In recent weeks, the Chehalis School Board has faced criticism on a pair of topics it has little control over: critical race theory and state-mandated language on inclusion for students, including those who identify as transgender.
We think it’s important to take a look back at some of the school district’s successes.
In June, for the second year in a row, 100% of the graduating class from the Chehalis School District were admitted to college or trade school.
Last fall, when COVID-19 restrictions were keeping students out of classrooms, parents across the country were calling for schools to reopen.

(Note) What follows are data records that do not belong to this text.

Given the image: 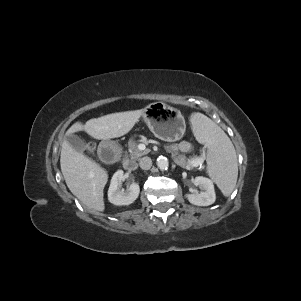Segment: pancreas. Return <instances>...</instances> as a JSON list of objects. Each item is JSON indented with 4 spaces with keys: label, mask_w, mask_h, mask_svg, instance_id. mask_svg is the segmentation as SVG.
Here are the masks:
<instances>
[{
    "label": "pancreas",
    "mask_w": 301,
    "mask_h": 301,
    "mask_svg": "<svg viewBox=\"0 0 301 301\" xmlns=\"http://www.w3.org/2000/svg\"><path fill=\"white\" fill-rule=\"evenodd\" d=\"M128 147H129V155H130L131 159H134V160L139 159L141 156L149 153V150L141 151L138 148V142L135 140H132V139L129 140ZM172 157H173L174 162L177 165H179L185 169H191L192 167H194V162L199 159V157H196V156L186 158L185 155H180L177 153H174L172 155Z\"/></svg>",
    "instance_id": "1"
}]
</instances>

The Chehalis School District found a way to bring students back to class safely long before most others. By November, all Chehalis students were able to return to in-person learning. As late as last March, Chehalis was the largest school district in Western Washington allowing students to come to school.
Across the country, the ideology of critical race theory, which some school districts are beginning to teach, is tearing communities apart. Last month, the Chehalis School Board adopted a sensible and balanced equity statement.
In the statement, the board restated that the central purpose of the school district is to give students the ability to think for themselves and prepare them for career and college and that the district is not and will not become a partisan or political organization.
The statement makes clear that the district will not be promoting the critical race theory ideology and it will not be part of the district’s curriculum while still allowing free discussion of controversial topics in the classroom.
Our community is fortunate to have many organizations making positive contributions to our children and our families.
One of these is the Chehalis School District.
However, in the last two months, this remarkably successful district has been under attack by local citizens frustrated with the state-mandated gender inclusion policy.
Citizens are directing their anger at the wrong place.
The Chehalis School District is required by law to join the other 260 districts in this state in adopting the gender inclusion policy.
If citizens are frustrated with this policy they should focus on changing minds of the elected officials in Olympia, the Legislature and the governor, and not the local Chehalis school district and board.